Population protocols are a model for parameterized systems in which a set of identical, anonymous, finite-state processes interact pairwise through rendezvous synchronization. In each step, the pair of interacting processes is chosen by a random scheduler. Angluin et al. (PODC 2004) studied population protocols as a distributed computation model. They characterized the computational power in the limit (semi-linear predicates) of a subclass of protocols (the well-specified ones). However, the modeling power of protocols go beyond computation of semi-linear predicates and they can be used to study a wide range of distributed protocols, such as asynchronous leader election or consensus, stochastic evolutionary processes, or chemical reaction networks. Correspondingly, one is interested in checking specifications on these protocols that go beyond the well-specified computation of predicates.

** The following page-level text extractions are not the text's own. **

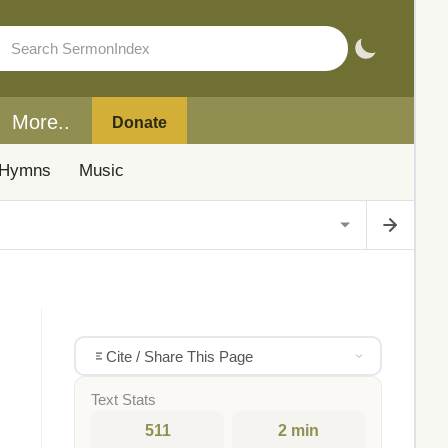
More..
Donate
Hymns
Music
Cite / Share This Page
Text Stats
511
2 min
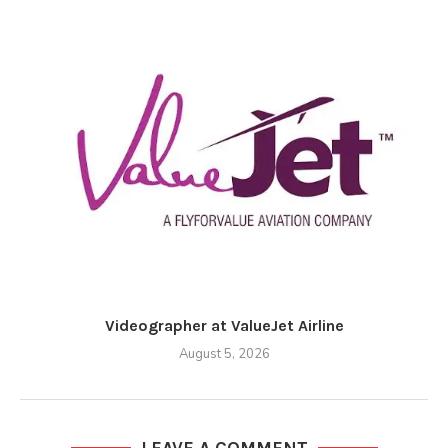
Videographer at ValueJet Airline
August 5, 2026
LEAVE A COMMENT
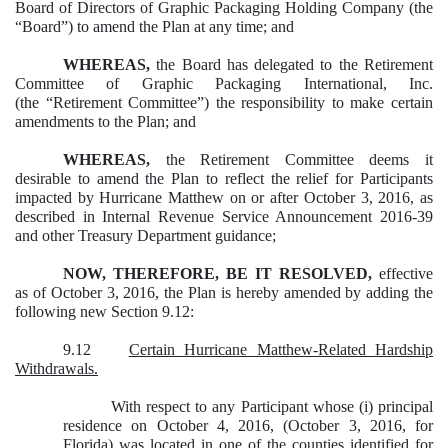
Board of Directors of Graphic Packaging Holding Company (the
“Board”) to amend the Plan at any time; and
WHEREAS,
the Board has delegated to the Retirement
Committee of Graphic Packaging International, Inc.
(the “Retirement Committee”) the responsibility to make certain
amendments to the Plan; and
WHEREAS,
the Retirement Committee deems it
desirable to amend the Plan to reflect the relief for Participants
impacted by Hurricane Matthew on or after October 3, 2016, as
described in Internal Revenue Service Announcement 2016-39
and other Treasury Department guidance;
NOW, THEREFORE, BE IT RESOLVED,
effective
as of October 3, 2016, the Plan is hereby amended by adding the
following new Section 9.12:
9.12
Certain Hurricane Matthew-Related Hardship
Withdrawals.
With respect to any Participant whose (i) principal
residence on October 4, 2016, (October 3, 2016, for
Florida) was located in one of the counties identified for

In this paper, we characterize the decidability frontier for the model checking problem for population protocols against probabilistic linear-time specifications. We show that the model checking problem is decidable for qualitative objectives, but as hard as the reachability problem for Petri nets - a well-known hard problem without known elementary algorithms. On the other hand, model checking is undecidable for quantitative properties.

Javier Esparza, Pierre Ganty, Jérôme Leroux, and Rupak Majumdar. Model Checking Population Protocols. In 36th IARCS Annual Conference on Foundations of Software Technology and Theoretical Computer Science (FSTTCS 2016). Leibniz International Proceedings in Informatics (LIPIcs), Volume 65, pp. 27:1-27:14, Schloss Dagstuhl - Leibniz-Zentrum für Informatik (2016)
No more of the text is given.